27/05/2026
https://www.facebook.com/share/p/1BUXy4N6on/
The Garden of Appearances
Tendimus Quod Crescit
Not every flower opens in truth.
There are plants within the garden that survive not through strength, depth, or nourishment, but through appearance. They imitate what is desired. They project signals that promise reward, safety, beauty, or union, while concealing an entirely different purpose beneath the surface.
The bee orchid does not become the bee, yet it compels the bee through resemblance.
The pitcher plant does not chase its prey, it waits for attraction to complete the work for it.
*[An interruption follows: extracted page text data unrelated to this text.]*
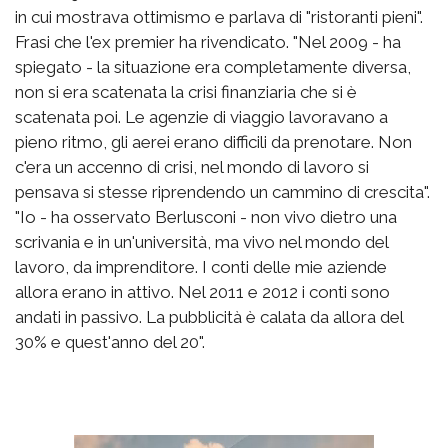
in cui mostrava ottimismo e parlava di "ristoranti pieni".
Frasi che l'ex premier ha rivendicato. "Nel 2009 - ha
spiegato - la situazione era completamente diversa,
non si era scatenata la crisi finanziaria che si è
scatenata poi. Le agenzie di viaggio lavoravano a
pieno ritmo, gli aerei erano difficili da prenotare. Non
c'era un accenno di crisi, nel mondo di lavoro si
pensava si stesse riprendendo un cammino di crescita".
"Io - ha osservato Berlusconi - non vivo dietro una
scrivania e in un'università, ma vivo nel mondo del
lavoro, da imprenditore. I conti delle mie aziende
allora erano in attivo. Nel 2011 e 2012 i conti sono
andati in passivo. La pubblicità è calata da allora del
30% e quest'anno del 20".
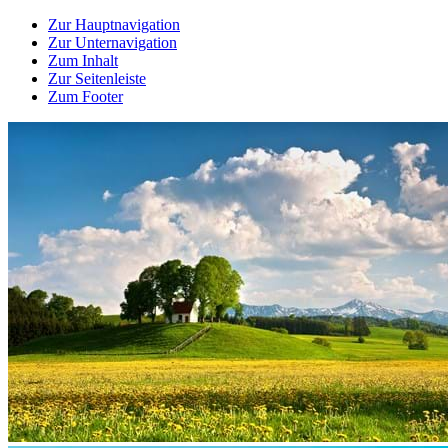
Zur Hauptnavigation
Zur Unternavigation
Zum Inhalt
Zur Seitenleiste
Zum Footer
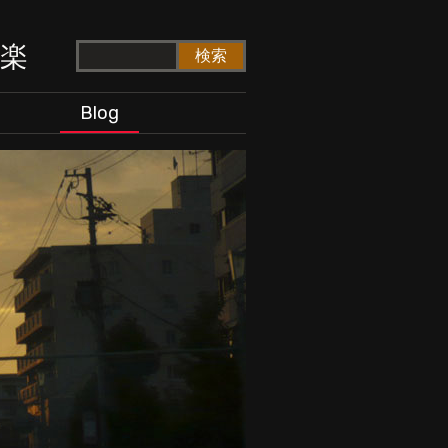
ド楽
Blog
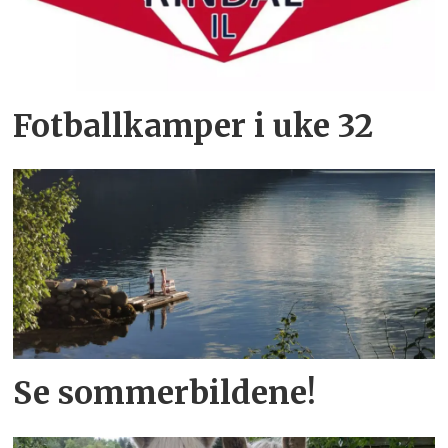
Fotballkamper i uke 32
Se sommerbildene!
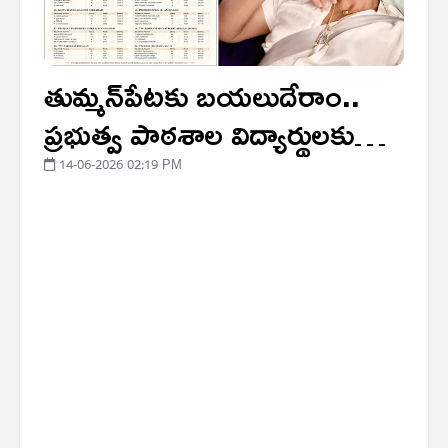
తుమ్మన్‌పేటకు బయలుదేరాం..
ప్రభుత్వ పాఠశాల విద్యార్థులకు
అండగా నిలుస్తాం
14-06-2026 02:19 PM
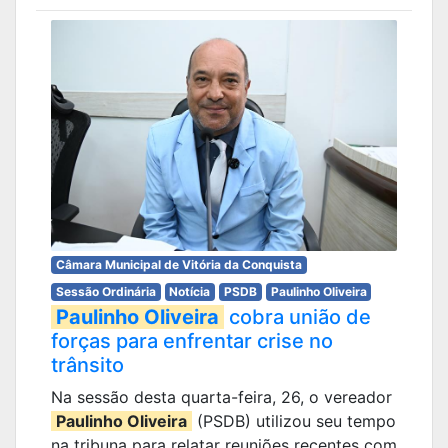
Câmara Municipal de Vitória da Conquista
Sessão Ordinária
Notícia
PSDB
Paulinho Oliveira
Paulinho Oliveira
cobra união de
forças para enfrentar crise no
trânsito
Na sessão desta quarta-feira, 26, o vereador
Paulinho Oliveira
(PSDB) utilizou seu tempo
na tribuna para relatar reuniões recentes com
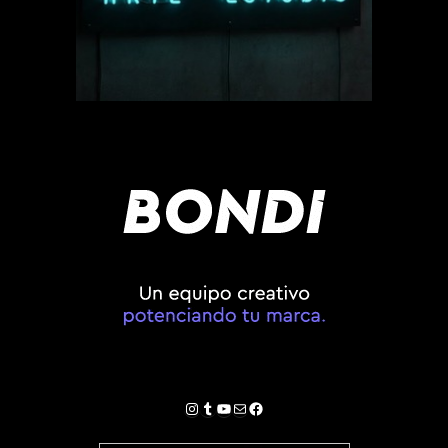
Instagram
Tumblr
YouTube
Correo electrónico
Facebook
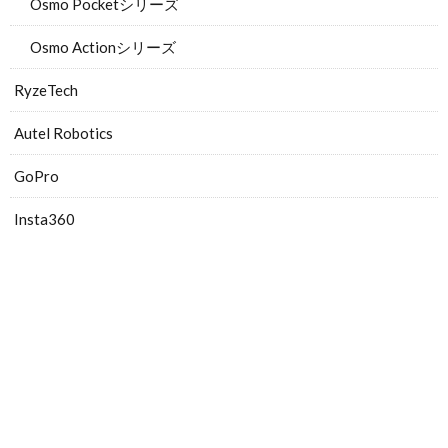
Osmo Pocketシリーズ
Osmo Actionシリーズ
RyzeTech
Autel Robotics
GoPro
Insta360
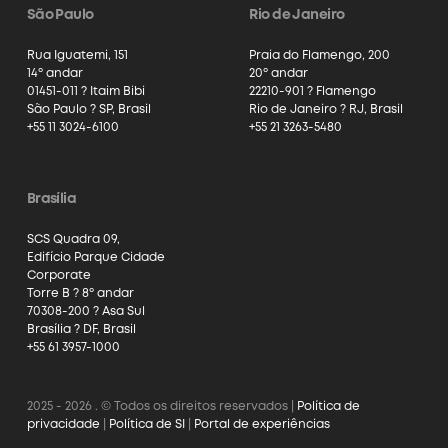
São Paulo
Rio de Janeiro
Rua Iguatemi, 151
Praia do Flamengo, 200
14º andar
20º andar
01451-011 ? Itaim Bibi
22210-901 ? Flamengo
São Paulo ? SP, Brasil
Rio de Janeiro ? RJ, Brasil
+55 11 3024-6100
+55 21 3263-5480
Brasília
SCS Quadra 09,
Edifício Parque Cidade
Corporate
Torre B ? 8º andar
70308-200 ? Asa Sul
Brasília ? DF, Brasil
+55 61 3957-1000
2025 - 2026 . © Todos os direitos reservados |
Política de
privacidade
|
Política de SI
|
Portal de experiências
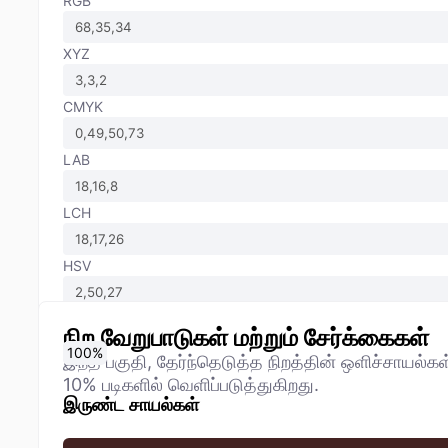
RGB
XYZ
CMYK
LAB
LCH
HSV
நிற வேறுபாடுகள் மற்றும் சேர்க்கைகள்
0
10
20
30
40
50
60
70
80
90
100
%
%
%
%
%
%
%
%
%
%
%
இந்த பகுதி, தேர்ந்தெடுத்த நிறத்தின் ஒளிச்சாயல்க
10% படிகளில் வெளிப்படுத்துகிறது.
இருண்ட சாயல்கள்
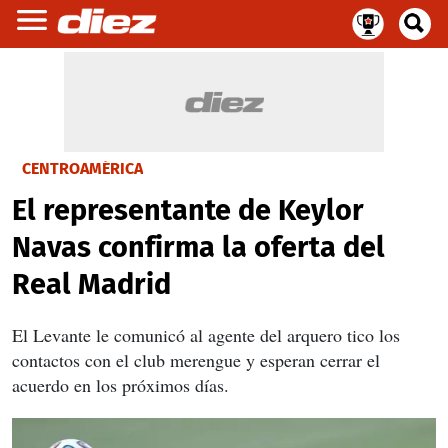
CENTROAMÉRICA
El representante de Keylor
Navas confirma la oferta del
Real Madrid
El Levante le comunicó al agente del arquero tico los
contactos con el club merengue y esperan cerrar el
acuerdo en los próximos días.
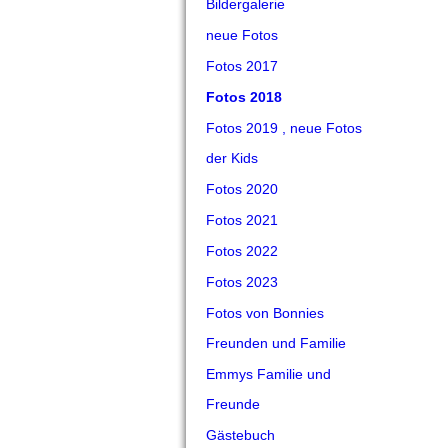
Bildergalerie
neue Fotos
Fotos 2017
Fotos 2018
Fotos 2019 , neue Fotos
der Kids
Fotos 2020
Fotos 2021
Fotos 2022
Fotos 2023
Fotos von Bonnies
Freunden und Familie
Emmys Familie und
Freunde
Gästebuch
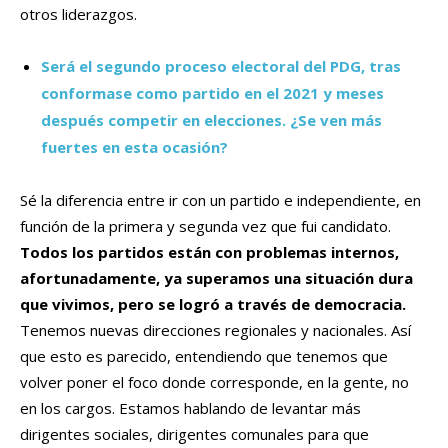
otros liderazgos.
Será el segundo proceso electoral del PDG, tras
conformase como partido en el 2021 y meses
después competir en elecciones. ¿Se ven más
fuertes en esta ocasión?
Sé la diferencia entre ir con un partido e independiente, en
función de la primera y segunda vez que fui candidato.
Todos los partidos están con problemas internos,
afortunadamente, ya superamos una situación dura
que vivimos, pero se logró a través de democracia.
Tenemos nuevas direcciones regionales y nacionales. Así
que esto es parecido, entendiendo que tenemos que
volver poner el foco donde corresponde, en la gente, no
en los cargos. Estamos hablando de levantar más
dirigentes sociales, dirigentes comunales para que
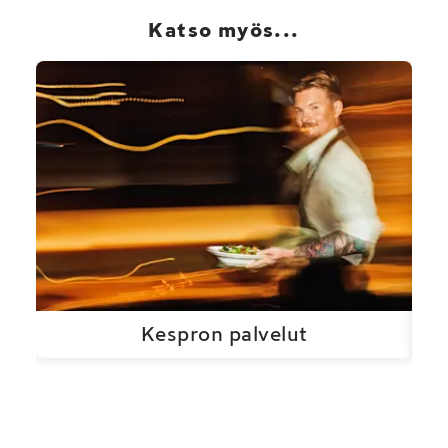
Katso myös...
Kespron palvelut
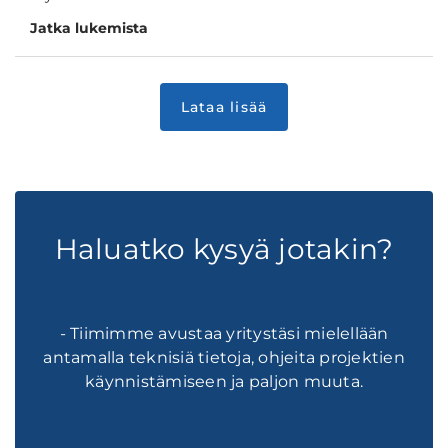
Jatka lukemista
Haluatko kysyä jotakin?
- Tiimimme avustaa yritystäsi mielellään
antamalla teknisiä tietoja, ohjeita projektien
käynnistämiseen ja paljon muuta.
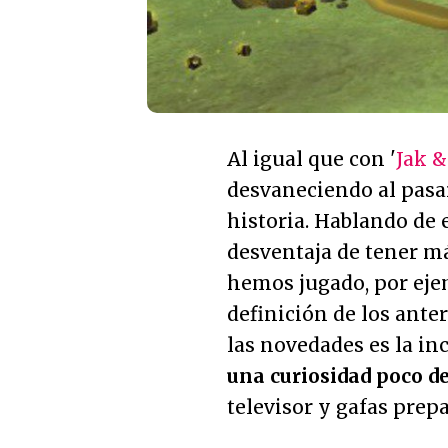
Al igual que con '
Jak &
desvaneciendo al pasar
historia. Hablando de 
desventaja de tener m
hemos jugado, por ejem
definición de los anter
las novedades es la in
una curiosidad poco d
televisor y gafas prep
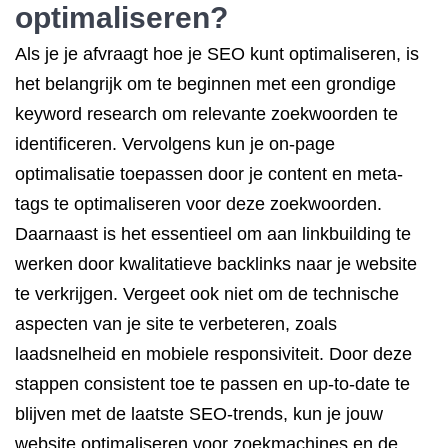
optimaliseren
?
Als je je afvraagt hoe je SEO kunt optimaliseren, is
het belangrijk om te beginnen met een grondige
keyword research om relevante zoekwoorden te
identificeren. Vervolgens kun je on-page
optimalisatie toepassen door je content en meta-
tags te optimaliseren voor deze zoekwoorden.
Daarnaast is het essentieel om aan linkbuilding te
werken door kwalitatieve backlinks naar je website
te verkrijgen. Vergeet ook niet om de technische
aspecten van je site te verbeteren, zoals
laadsnelheid en mobiele responsiviteit. Door deze
stappen consistent toe te passen en up-to-date te
blijven met de laatste SEO-trends, kun je jouw
website optimaliseren voor zoekmachines en de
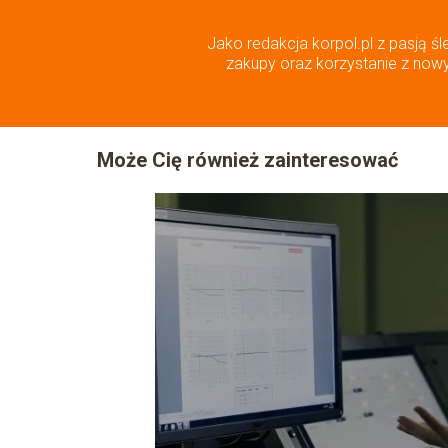
Jako redakcja korpol.pl z pasją śl
zakupy oraz korzystanie z nowyc
Może Cię również zainteresować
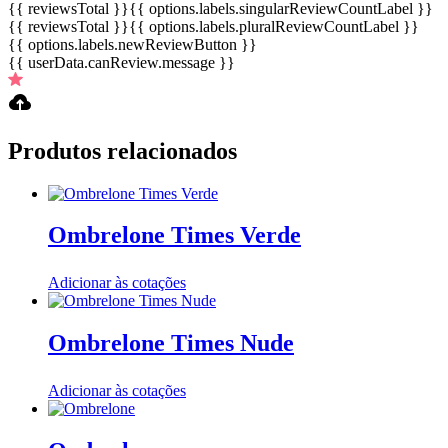
{{ reviewsTotal }}
{{ options.labels.singularReviewCountLabel }}
{{ reviewsTotal }}
{{ options.labels.pluralReviewCountLabel }}
{{ options.labels.newReviewButton }}
{{ userData.canReview.message }}
Produtos relacionados
Ombrelone Times Verde
Adicionar às cotações
Ombrelone Times Nude
Adicionar às cotações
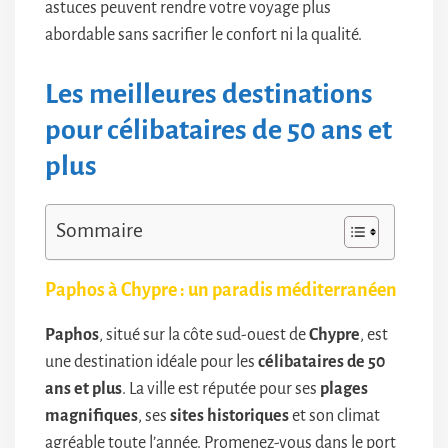
astuces peuvent rendre votre voyage plus
abordable sans sacrifier le confort ni la qualité.
Les meilleures destinations
pour célibataires de 50 ans et
plus
Sommaire
Paphos à Chypre : un paradis méditerranéen
Paphos
, situé sur la côte sud-ouest de
Chypre
, est
une destination idéale pour les
célibataires de 50
ans et plus
. La ville est réputée pour ses
plages
magnifiques
, ses
sites historiques
et son climat
agréable toute l’année. Promenez-vous dans le port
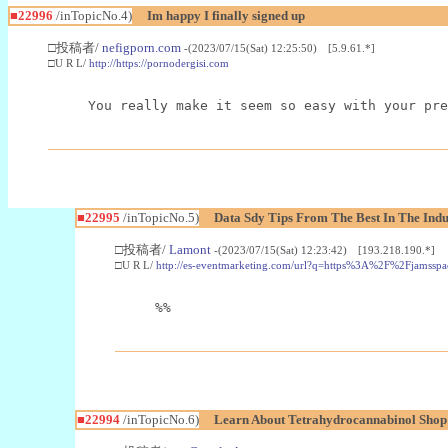
■22996
/inTopicNo.4)
Im happy I finally signed up
□投稿者/
nefigporn.com
-(2023/07/15(Sat) 12:25:50) [5.9.61.*]
□U R L/
http://https://pornodergisi.com
You really make it seem so easy with your pre
■22995
/inTopicNo.5)
Data Sdy Tips From The Best In The Indu
□投稿者/
Lamont
-(2023/07/15(Sat) 12:23:42) [193.218.190.*]
□U R L/
http://es-eventmarketing.com/url?q=https%3A%2F%2Fjamssp
%%
■22994
/inTopicNo.6)
Learn About Tetrahydrocannabinol Sho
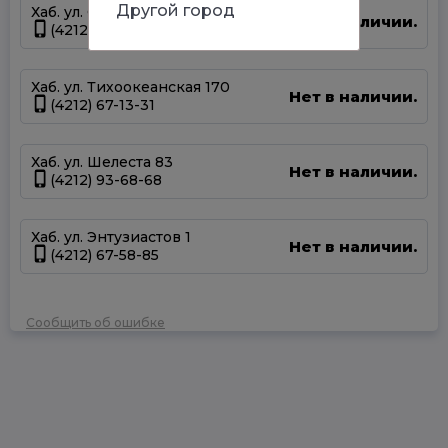
Другой город
Хаб. ул. Суворова 45
Нет в наличии.
(4212) 50-67-37
Хаб. ул. Тихоокеанская 170
Нет в наличии.
(4212) 67-13-31
Хаб. ул. Шелеста 83
Нет в наличии.
(4212) 93-68-68
Хаб. ул. Энтузиастов 1
Нет в наличии.
(4212) 67-58-85
Сообщить об ошибке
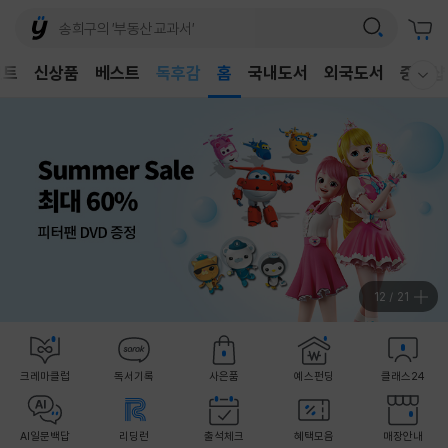
어린이
독후감
벤트
신상품
베스트
홈
국내도서
외국도서
중고샵
어린이
웰컴메뉴 모두보기
13
/
21
크레마클럽
독서기록
사은품
예스펀딩
클래스24
AI일문백답
리딩런
출석체크
혜택모음
매장안내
The parasitic vine contributes little of its own structure, yet climbs by fastening itself to the labor and vitality of another.
Such things are not accidents of nature.
They are laws written into the living field itself.
The garden teaches that perception alone is insufficient.
What appears fruitful may contain no nourishment.
What appears welcoming may conceal consumption.
What appears alive may survive only through attachment to the life of another.
This is why the cultivator must learn discernment.
The untrained eye is governed by color, scent, immediacy, and impulse. It moves toward what stimulates, what flatters, what promises without requiring depth. Yet the deeper roots of the garden are not sustained by attraction alone. They are sustained by relation, balance, endurance, and truth.
Even within the self there are growths that imitate life.
Thoughts that appear wise but possess no root.
Desires that bloom quickly yet exhaust the soil beneath them.
Attachments that wrap themselves around the soul, feeding without contributing, consuming without cultivating.
The garden reveals these things without judgment.
Nature does not moralize.
It discloses.
And the one who tends the inner field must learn to distinguish between what merely attracts attention and what genuinely sustains life.
Not every bloom should be trusted.
Not every vine should be permitted to climb.
Not every sweetness carries nourishment.
The deeper Work of the gardener is not merely cultivation.
It is recognition.
To know what is rooted in truth.
To know what survives through illusion.
To know when to prune, when to uproot, and when to protect the soil from subtle invasion.
For a garden may be destroyed not only by violence, but by deception allowed to grow unchecked.
And so the wise gardener learns to look beyond appearance, beyond scent, beyond immediate desire, until the hidden structure beneath the surface is revealed.
Only then can the field remain living, balanced, and whole.